[Editor's note: The following was sent as a letter to the editor in regards to "The Boys of Company E"]
To the Editors:
This is regard to the recent Memorial Day article on the Boys of Company E by Joe Olvera. There seemed to be some discrepancies in the facts as I have heard them. This is offered as potential clarification. I previously had submitted this material as reader's responses.
According to many sources I've seen, the Commander of Company E at the Rapido River crossing on January 22, 1944 was Captain John L. Chapin, who was killed in this action and subsequently awarded the Silver Star along with Staff Sgt. Roque O. Segura. Your article stated that Gabriel L. Navarrete was the commander of Company E at the time.

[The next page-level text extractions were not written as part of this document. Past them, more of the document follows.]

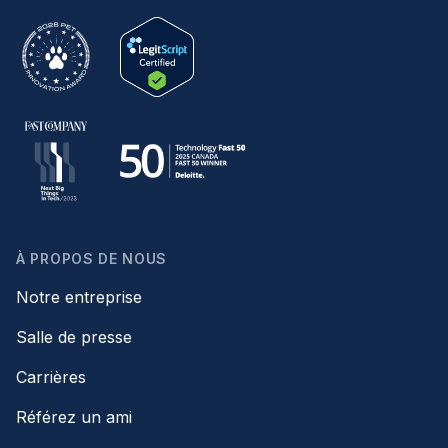
À PROPOS DE NOUS
Notre entreprise
Salle de presse
Carrières
Référez un ami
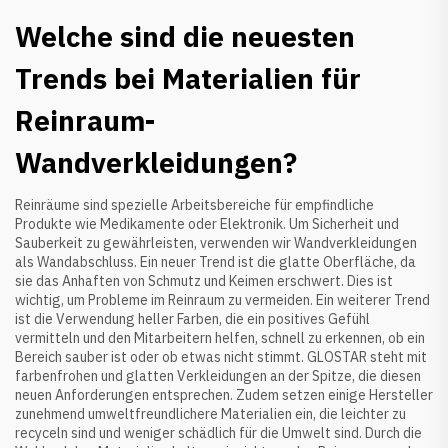
Welche sind die neuesten
Trends bei Materialien für
Reinraum-
Wandverkleidungen?
Reinräume sind spezielle Arbeitsbereiche für empfindliche
Produkte wie Medikamente oder Elektronik. Um Sicherheit und
Sauberkeit zu gewährleisten, verwenden wir Wandverkleidungen
als Wandabschluss. Ein neuer Trend ist die glatte Oberfläche, da
sie das Anhaften von Schmutz und Keimen erschwert. Dies ist
wichtig, um Probleme im Reinraum zu vermeiden. Ein weiterer Trend
ist die Verwendung heller Farben, die ein positives Gefühl
vermitteln und den Mitarbeitern helfen, schnell zu erkennen, ob ein
Bereich sauber ist oder ob etwas nicht stimmt. GLOSTAR steht mit
farbenfrohen und glatten Verkleidungen an der Spitze, die diesen
neuen Anforderungen entsprechen. Zudem setzen einige Hersteller
zunehmend umweltfreundlichere Materialien ein, die leichter zu
recyceln sind und weniger schädlich für die Umwelt sind. Durch die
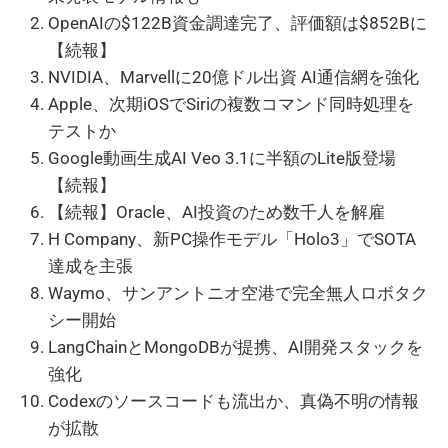
OpenAIの$122B資金調達完了、評価額は$852Bに
【続報】
NVIDIA、Marvellに20億ドル出資 AI通信網を強化
Apple、次期iOSでSiriの複数コマンド同時処理を
テストか
Google動画生成AI Veo 3.1に半額のLite版登場
【続報】
【続報】Oracle、AI投資のため数千人を解雇
H Company、新PC操作モデル「Holo3」でSOTA
達成を主張
Waymo、サンアントニオ空港で完全無人ロボタク
シー開始
LangChainとMongoDBが提携、AI開発スタックを
強化
Codexのソースコードも流出か、真偽不明の情報
が拡散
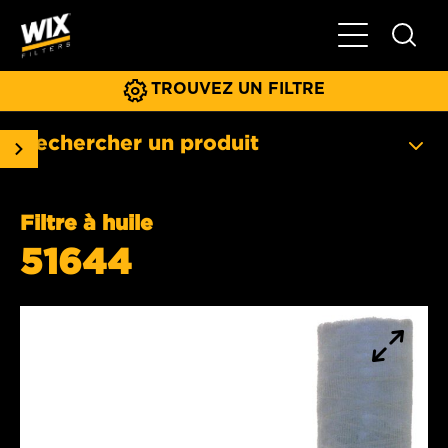
Basculer la na
TROUVEZ UN FILTRE
Rechercher un produit
Filtre à huile
51644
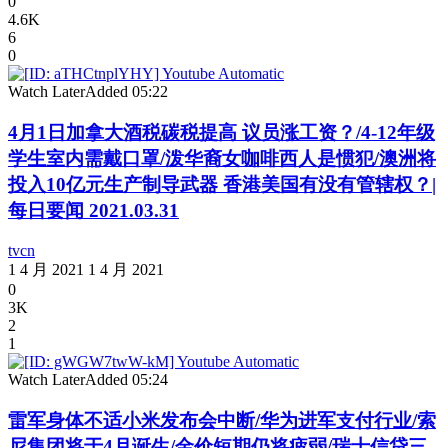
0
4.6K
6
0
Watch Later
Added
05:22
4月1日加拿大酒税碳税提高 议员涨工资？/4-12年级
学生室内需戴口罩/泼华裔女咖啡西人是惯犯/澳洲将
投入10亿元生产制导武器 香港美国有没有管辖权？|
每日要闻 2021.03.31
tvcn
1 4 月 2021
1 4 月 2021
0
3K
2
1
Watch Later
Added
05:24
雷军身体不适小米发布会中断/华为进军支付行业/索
尼集团将于4月诞生/金价短期仍将疲弱/瑞士信贷三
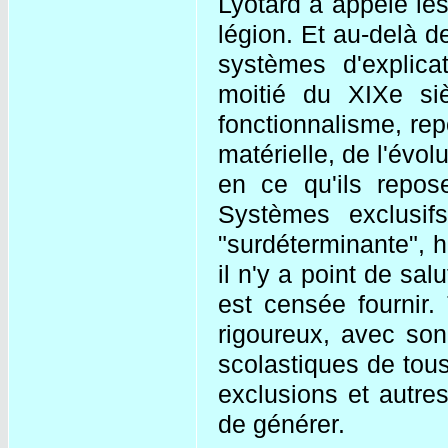
Lyotard a appelé les
légion. Et au-delà d
systèmes d'explic
moitié du XIXe siè
fonctionnalisme, repo
matérielle, de l'év
en ce qu'ils repos
Systèmes exclusif
"surdéterminante", 
il n'y a point de sal
est censée fournir.
rigoureux, avec so
scolastiques de tous 
exclusions et autr
de générer.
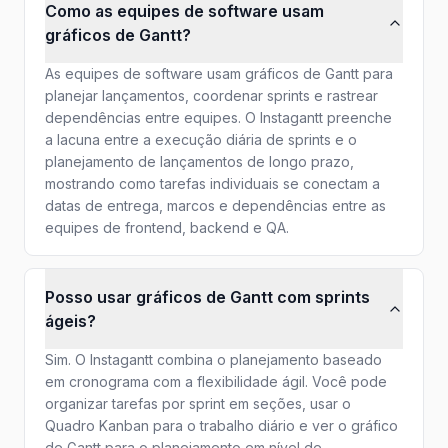
Como as equipes de software usam
gráficos de Gantt?
As equipes de software usam gráficos de Gantt para
planejar lançamentos, coordenar sprints e rastrear
dependências entre equipes. O Instagantt preenche
a lacuna entre a execução diária de sprints e o
planejamento de lançamentos de longo prazo,
mostrando como tarefas individuais se conectam a
datas de entrega, marcos e dependências entre as
equipes de frontend, backend e QA.
Posso usar gráficos de Gantt com sprints
ágeis?
Sim. O Instagantt combina o planejamento baseado
em cronograma com a flexibilidade ágil. Você pode
organizar tarefas por sprint em seções, usar o
Quadro Kanban para o trabalho diário e ver o gráfico
de Gantt para o planejamento em nível de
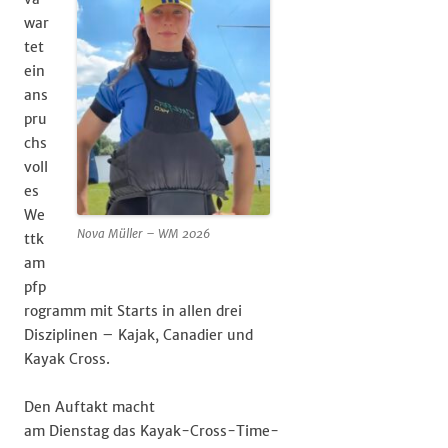
war
tet
ein
ans
pru
chs
voll
es
We
Nova Müller – WM 2026
ttk
am
pfp
rogramm mit Starts in allen drei
Disziplinen – Kajak, Canadier und
Kayak Cross.
Den Auftakt macht
am Dienstag das Kayak-Cross-Time-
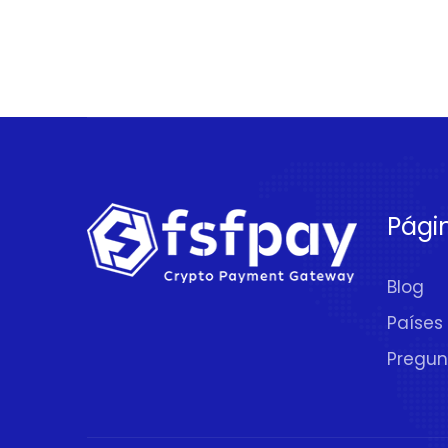
Pági
Blog
Países
Pregun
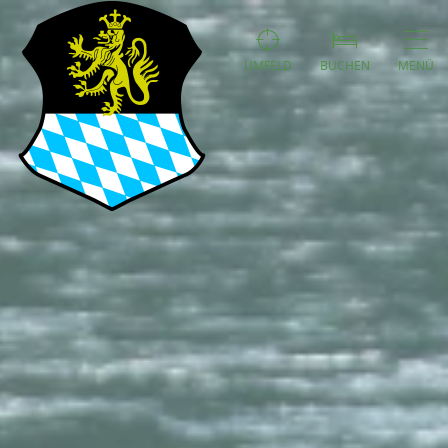
UMFELD
BUCHEN
MENÜ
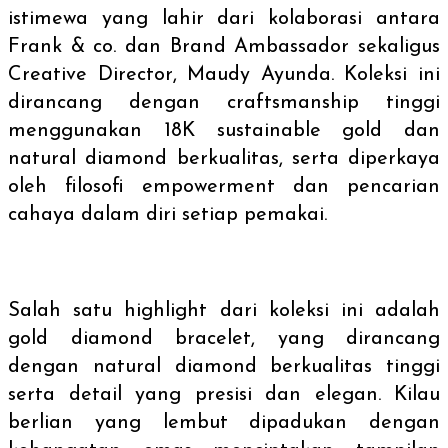
istimewa yang lahir dari kolaborasi antara
Frank & co. dan Brand Ambassador sekaligus
Creative Director, Maudy Ayunda. Koleksi ini
dirancang dengan
craftsmanship
tinggi
menggunakan 18K
sustainable gold
dan
natural diamond berkualitas, serta diperkaya
oleh filosofi
empowerment
dan pencarian
cahaya dalam diri setiap pemakai.
Salah satu
highlight
dari koleksi ini adalah
gold diamond bracelet
, yang dirancang
dengan
natural diamond
berkualitas tinggi
serta detail yang presisi dan elegan. Kilau
berlian yang lembut dipadukan dengan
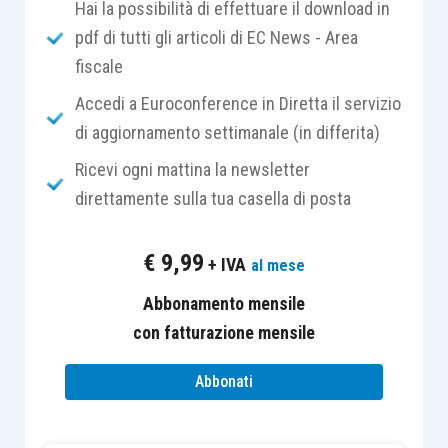
(
Concordato con continuità aziendale
).
Hai la possibilità di effettuare il download in
pdf di tutti gli articoli di EC News - Area
fiscale
Ai sensi del citato art. 67, il professionista
incaricato di redigere le attestazioni prescritte
Accedi a Euroconference in Diretta il servizio
dalla legge fallimentare deve essere innanzitutto
di aggiornamento settimanale (in differita)
designato dal debitore
; in merito la modifica
Ricevi ogni mattina la newsletter
apportata con il D.L. n. 83/2012 è apparsa
direttamente sulla tua casella di posta
opportuna, visto che l’originale rinvio ai criteri
richiamati dall’art. 2501-
bis,
quarto comma del
€
9,99
+ IVA
al mese
Codice civile, aveva fatto
erroneamente ritenere
applicabile alla nomina dell’attestatore la regola
Abbonamento mensile
generale prescritta per la nomina dell’esperto
con fatturazione mensile
incaricato di redigere la relazione sulla congruità
Abbonati
del rapporto di cambio nelle fusioni, che prevede
la designazione da parte del Tribunale.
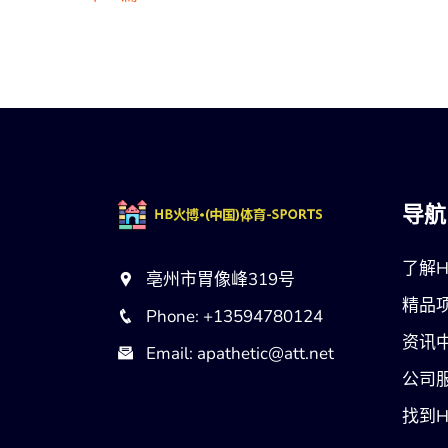
导航
了解H
亳州市胃像峰319号
精品
Phone: +13594780124
资讯
Email: apathetic@att.net
公司
找到H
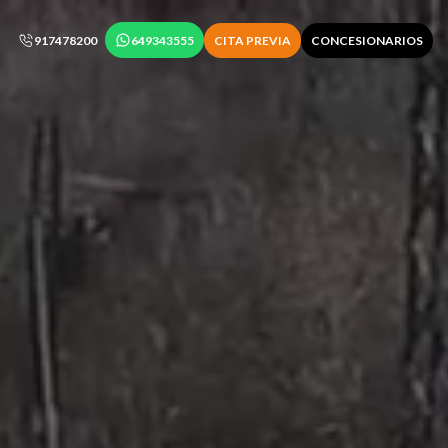
917478200
649343555
CITA PREVIA
CONCESIONARIOS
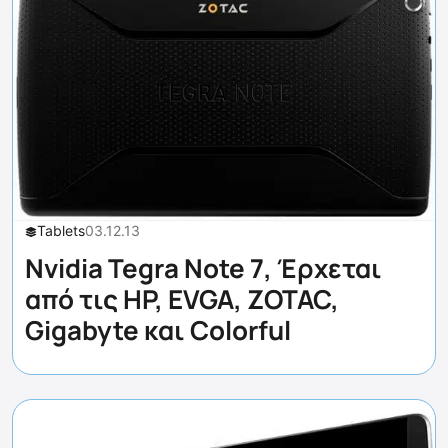
Tablets
03.12.13
Nvidia Tegra Note 7, Έρχεται
από τις HP, EVGA, ZOTAC,
Gigabyte και Colorful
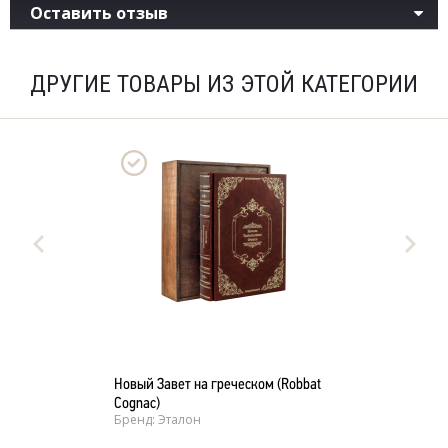
Оставить отзыв
ДРУГИЕ ТОВАРЫ ИЗ ЭТОЙ КАТЕГОРИИ
Новый Завет на греческом (Robbat
Cognac)
Бренд: Эталон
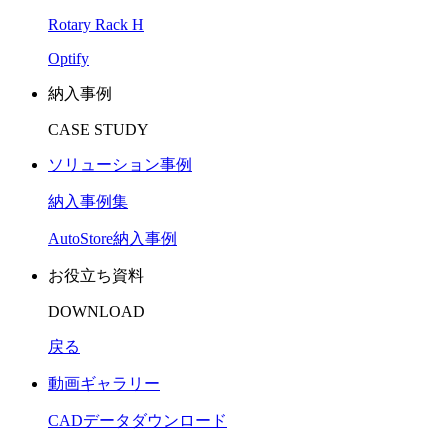
Rotary Rack H
Optify
納入事例
CASE STUDY
ソリューション事例
納入事例集
AutoStore納入事例
お役立ち資料
DOWNLOAD
戻る
動画ギャラリー
CADデータダウンロード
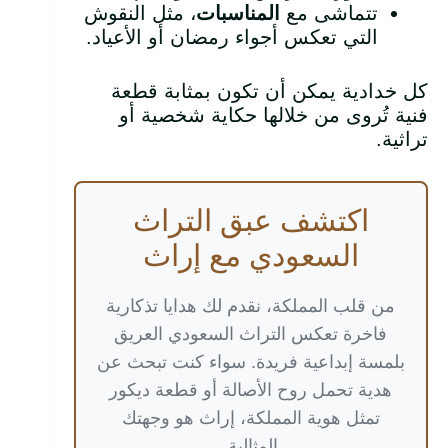
تتماشى مع
المناسبات
، مثل النقوش
التي تعكس أجواء رمضان أو الأعياد.
كل خدادية يمكن أن تكون بمثابة قطعة
فنية تُروى من خلالها حكاية شخصية أو
تراثية.
اكتشف عبق التراث
السعودي مع إراث
من قلب المملكة، نقدم لك هدايا تذكارية
فاخرة تعكس التراث السعودي العريق
بلمسة إبداعية فريدة. سواء كنت تبحث عن
هدية تحمل روح الأصالة أو قطعة ديكور
تمثل هوية المملكة، إراث هو وجهتك
المثالية.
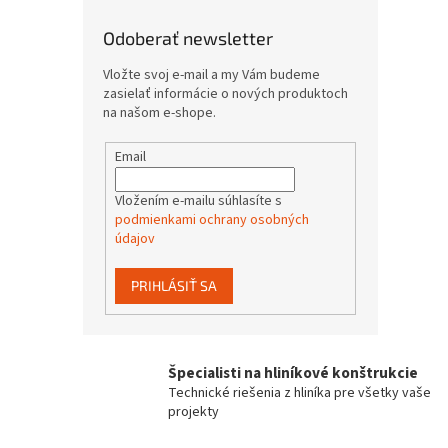
Odoberať newsletter
Vložte svoj e-mail a my Vám budeme
zasielať informácie o nových produktoch
na našom e-shope.
Email
Vložením e-mailu súhlasíte s
podmienkami ochrany osobných
údajov
PRIHLÁSIŤ SA
Špecialisti na hliníkové konštrukcie
Technické riešenia z hliníka pre všetky vaše
projekty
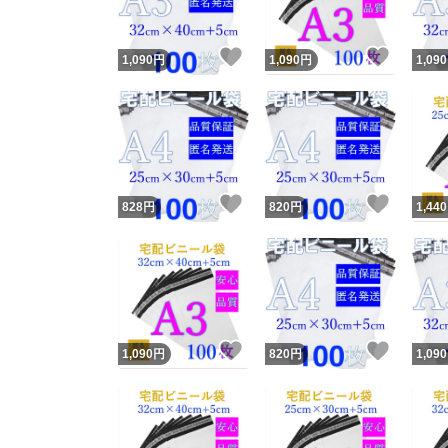
いいね！
いいね
1,090
円
1,090
円
1,090
いいね！
いいね
828
円
820
円
1,440
いいね！
いいね
1,090
円
820
円
1,090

Gabriel L. Navarrete was Captain Chapin's Lieutenant. Chapin was to be promoted to Major though had not received official notice at the time of his death at the crossing as Company E member Ignacio Roseman of El Paso recalled. Your article stated that Navarrete was Captain at the time. I believe that Navarrete was promoted to Captain and assumed command of Company E after the death of Captain Chapin, after the Rapido River assault.
According to Ricardo Palacios, Company E Staff Sergeant at the time and participant in the Rapido River crossing, Gabriel Navarrete who was a Lieutenant at the time, was order to reconnoiter the enemy side of the river along with Roque Segura and Edwardo Romo, late of El Paso. Navarrete was wounded and sent back across the river in the raft and rope system mentioned in your article.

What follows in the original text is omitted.